**Try it:**
Output the whole listing exactly, with no pictures.

**Data for this exercise:**
------------------------------------------------------------------------

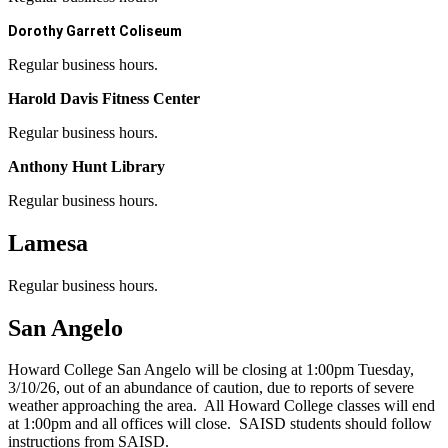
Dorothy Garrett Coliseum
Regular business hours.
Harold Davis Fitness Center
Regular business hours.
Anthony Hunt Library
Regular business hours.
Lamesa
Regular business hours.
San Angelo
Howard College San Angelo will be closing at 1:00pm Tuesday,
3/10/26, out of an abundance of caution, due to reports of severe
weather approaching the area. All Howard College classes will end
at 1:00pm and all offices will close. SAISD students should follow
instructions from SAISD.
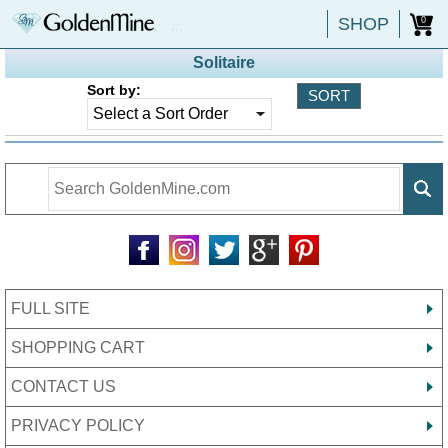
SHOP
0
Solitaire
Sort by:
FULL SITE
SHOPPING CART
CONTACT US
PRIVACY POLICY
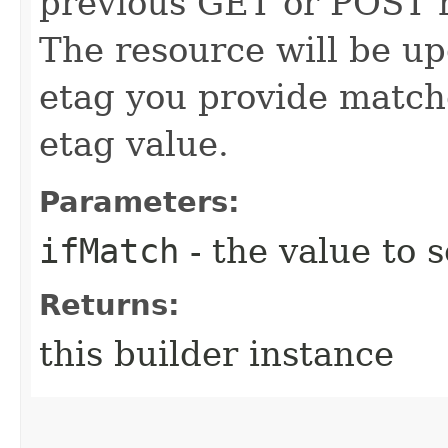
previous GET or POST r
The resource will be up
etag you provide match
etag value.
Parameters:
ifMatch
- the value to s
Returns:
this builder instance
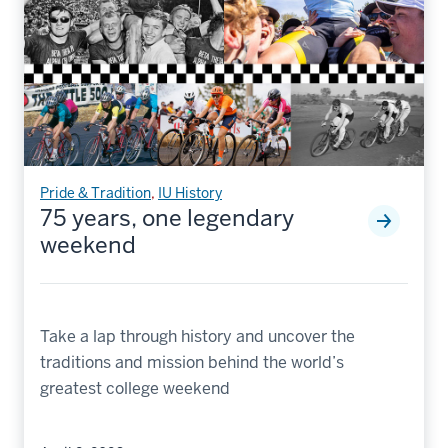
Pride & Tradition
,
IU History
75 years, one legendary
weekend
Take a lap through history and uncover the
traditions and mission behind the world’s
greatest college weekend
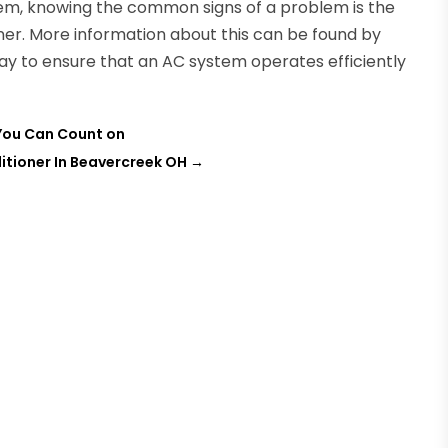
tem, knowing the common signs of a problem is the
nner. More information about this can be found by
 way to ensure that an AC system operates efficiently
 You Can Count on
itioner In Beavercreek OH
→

------------------------------------------------------------------------

**Solution:**
Dorothy Garrett Coliseum
Regular business hours.
Harold Davis Fitness Center
Regular business hours.
Anthony Hunt Library
Regular business hours.
Lamesa
Regular business hours.
San Angelo
Howard College San Angelo will be closing at 1:00pm Tuesday,
3/10/26, out of an abundance of caution, due to reports of severe
weather approaching the area. All Howard College classes will end
at 1:00pm and all offices will close. SAISD students should follow
instructions from SAISD.
SHOP
0
Solitaire
Sort by:
FULL SITE
SHOPPING CART
CONTACT US
PRIVACY POLICY
previous GET or POST r
The resource will be up
etag you provide match
etag value.
Parameters:
ifMatch
- the value to s
Returns:
this builder instance
Pride & Tradition
,
IU History
75 years, one legendary
weekend
Take a lap through history and uncover the
traditions and mission behind the world’s
greatest college weekend
tem, knowing the common signs of a problem is the
nner. More information about this can be found by
 way to ensure that an AC system operates efficiently
 You Can Count on
itioner In Beavercreek OH
→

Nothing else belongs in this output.